Old oak tells region’s climate history

It stood about 150 feet tall with a circumference as large as four people across. It saw more changes in its lifetime than any human can imagine. It survived fires, droughts, flooding and high winds. But the 373-year-old white oak couldn’t withstand the strength of a 1998 storm that felled what researchers now know was the oldest recorded hardwood east of the Mississippi River.


But while this discovery is exciting to Ohio University researchers, they are even more interested in what the tree can tell them about the region’s climate and ecology over nearly four centuries.


The region’s oldest oak is one of 10 under scrutiny by environmental and plant biologists conducting research in Dysart Woods, a University land laboratory in southeastern Ohio. The studies have allowed researchers to fill in gaps in the climate history of the region, which has been accurately recorded only since 1950.

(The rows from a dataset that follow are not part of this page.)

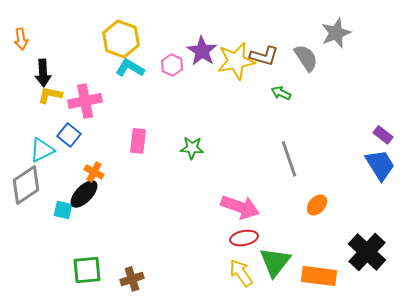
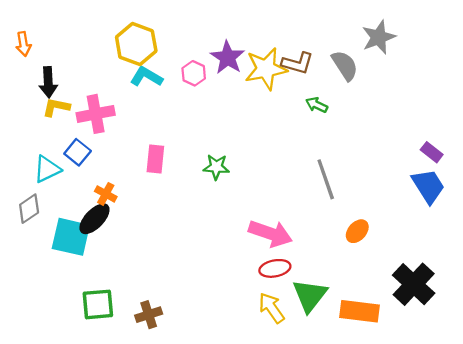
gray diamond: (26, 185) -> (29, 209), size x0.7
cyan square: (63, 210) -> (71, 237), size x1.8

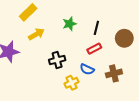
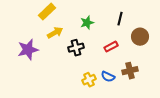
black line: (96, 28) -> (120, 19), moved
black cross: (57, 60) -> (76, 48), moved
blue semicircle: (87, 69) -> (108, 77), moved

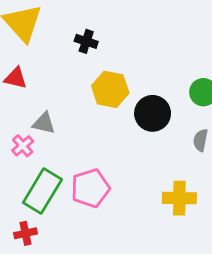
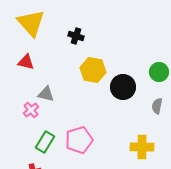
green rectangle: (42, 191) -> (45, 142), size x0.7

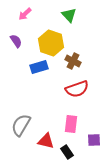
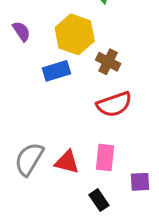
red triangle: (46, 141) -> (67, 162), moved

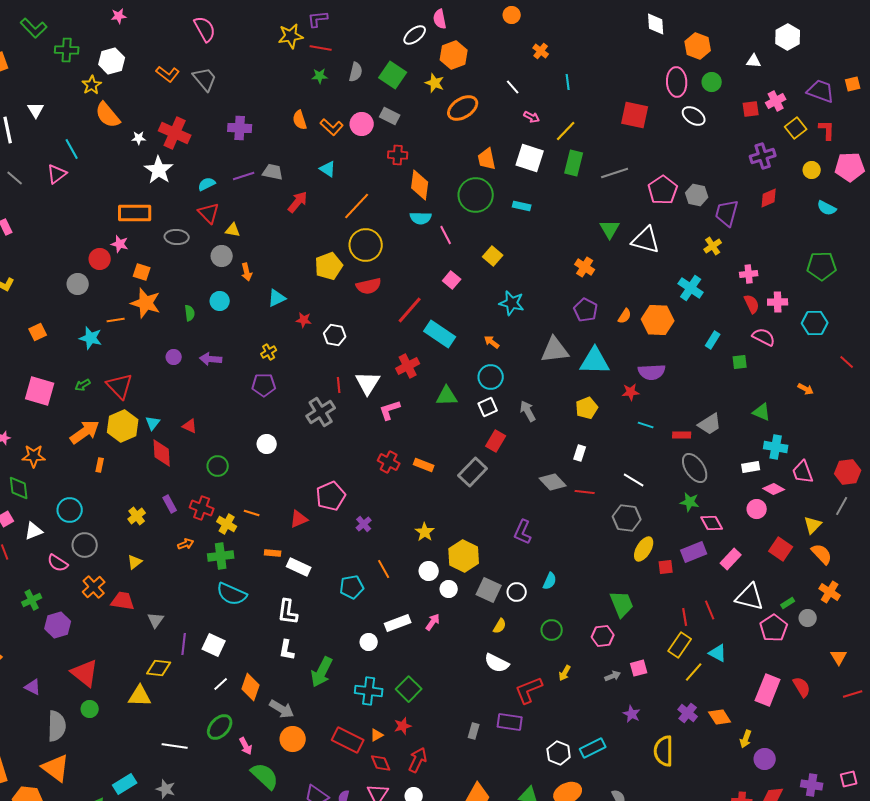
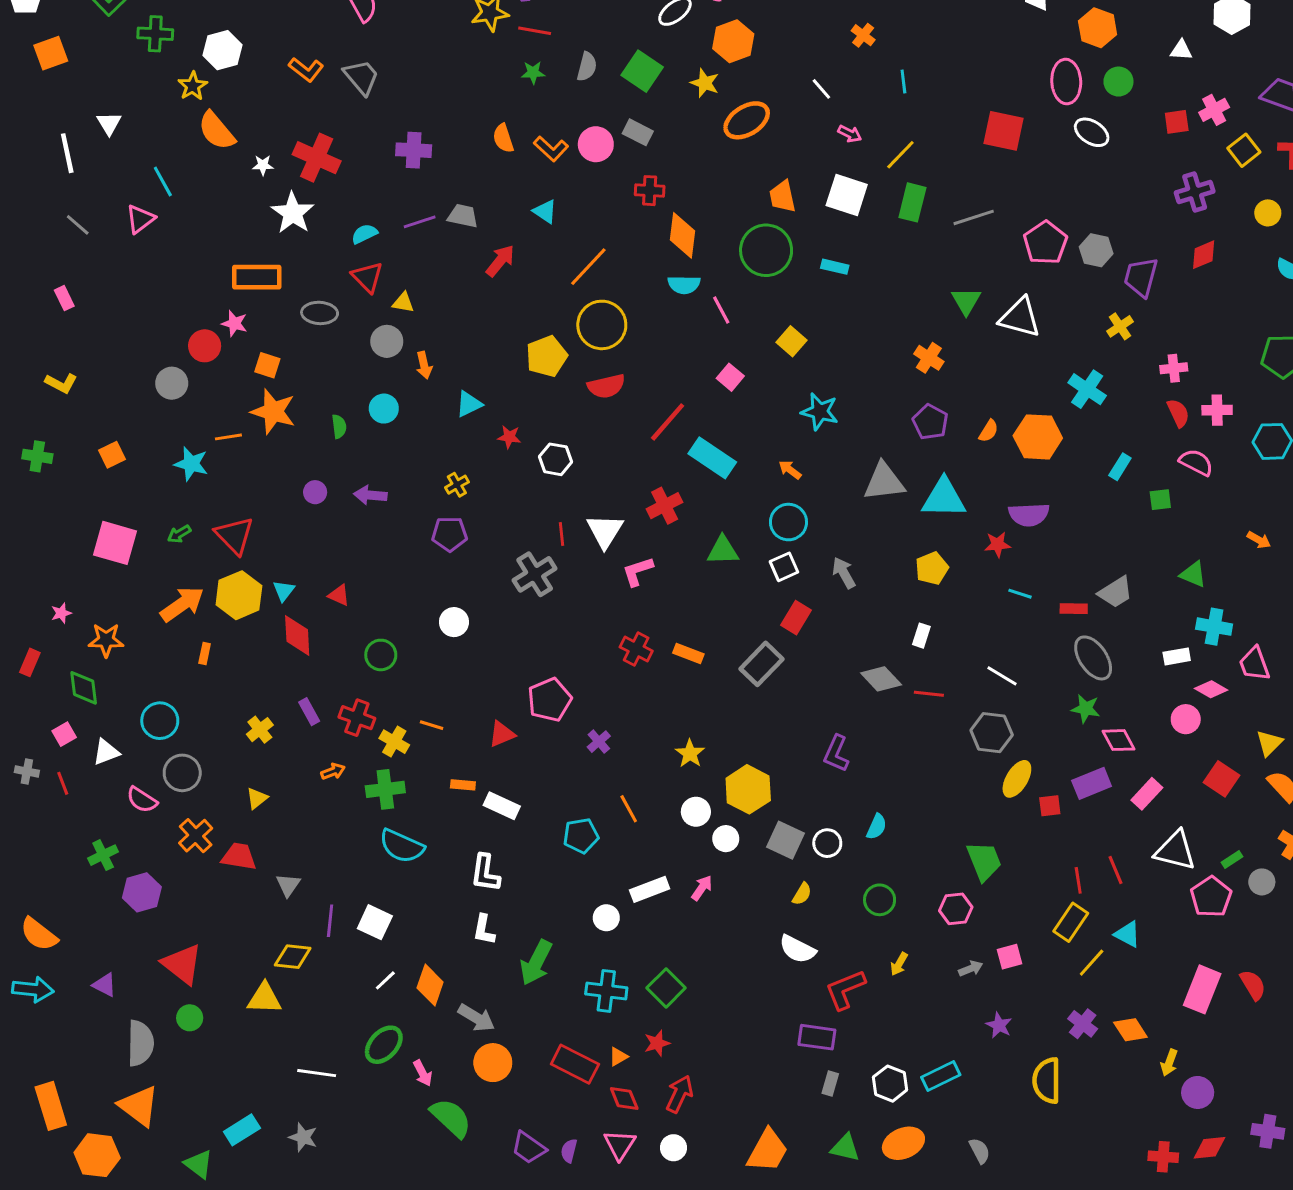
gray rectangle: (474, 731) -> (830, 1084), moved

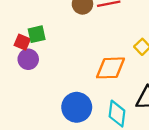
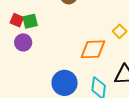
red square: (22, 42) -> (17, 20), moved

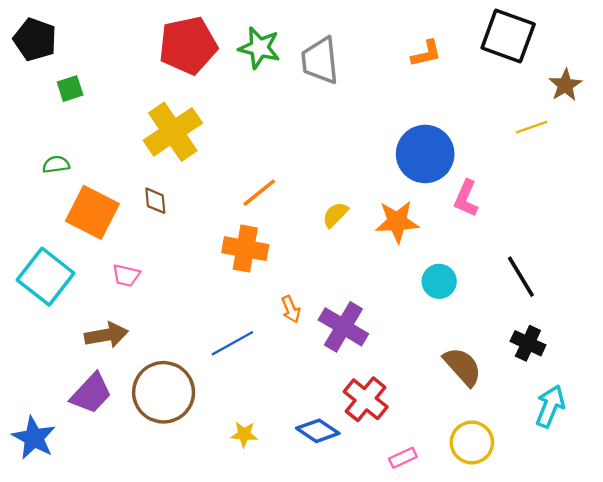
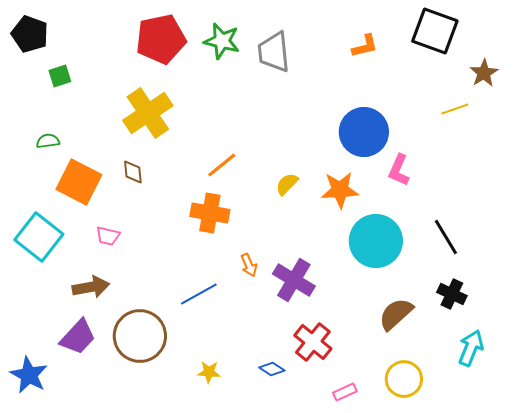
cyan circle: (439, 281) -> (376, 241), size x1.8
brown semicircle: (463, 367) -> (396, 314), turned -90
blue diamond: (318, 431) -> (272, 369), size x0.7

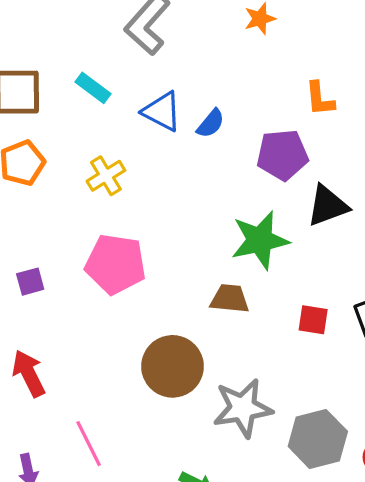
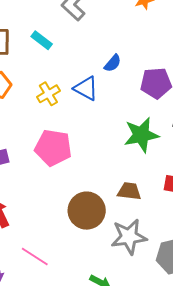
blue triangle: (162, 111) -> (86, 88), moved
brown trapezoid: (230, 299) -> (129, 191), moved
pink line: (89, 444) -> (35, 257), turned -32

“Studying the tree allows us to reconstruct fairly clearly what’s been happening over the past 400 years,” says Brian McCarthy, an Ohio University associate professor of environmental and plant biology. “We can determine, for example, that there were droughts in the 1600s, which might have had a big influence on Native Americans or the early settlers in the late 1700s.”


McCarthy believes there are many trees in Dysart Woods that may be even older than the one in his latest study. Research on this old-growth forest is continuing, and McCarthy says it could lead to a clearer picture of past and future climate conditions.